About this task:
Each line from the one containing "Nürnberg. (E, K)" through the last line of the records below is to be repeated as written, with nothing added.

Dataset records:

■ ■ ■ ■ ■

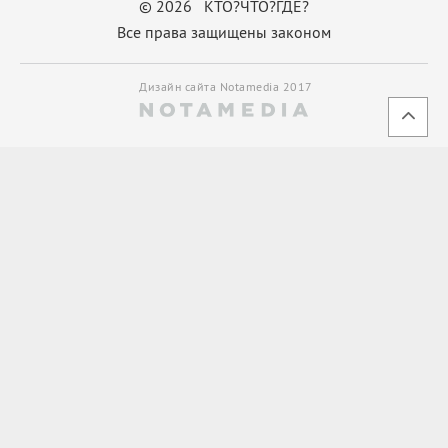
© 2026 КТО?ЧТО?ГДЕ?
Все права защищены законом
Дизайн сайта Notamedia 2017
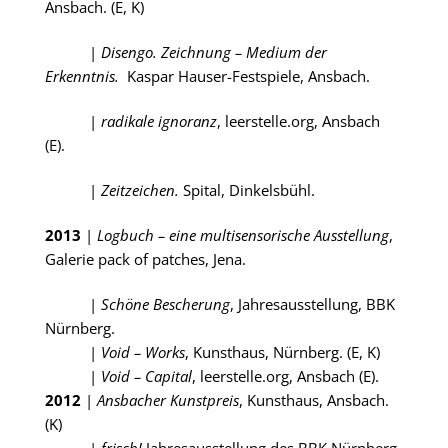
Ansbach. (E, K)
|
Disengo. Zeichnung – Medium der
Erkenntnis.
Kaspar
Hauser-Festspiele, Ansbach.
|
radikale ignoranz
, leerstelle.org, Ansbach
(E).
|
Zeitzeichen.
Spital, Dinkelsbühl.
2013
|
Logbuch – eine multisensorische Ausstellung
,
Galerie pack of patches, Jena.
|
Schöne Bescherung
, Jahresausstellung, BBK
Nürnberg.
|
Void – Works
, Kunsthaus, Nürnberg. (E, K)
|
Void – Capital
, leerstelle.org, Ansbach (E).
2012
|
Ansbacher Kunstpreis
, Kunsthaus, Ansbach.
(K)
|
frisch!
Jahresausstellung des BBK Nürnberg.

■ ■ ■ ■ ■

Written response:
, Kunsthaus, Nürnberg. (E, K)
|
Void – Capital
, leerstelle.org, Ansbach (E).
2012
|
Ansbacher Kunstpreis
, Kunsthaus, Ansbach.
(K)
|
frisch!
Jahresausstellung des BBK Nürnberg.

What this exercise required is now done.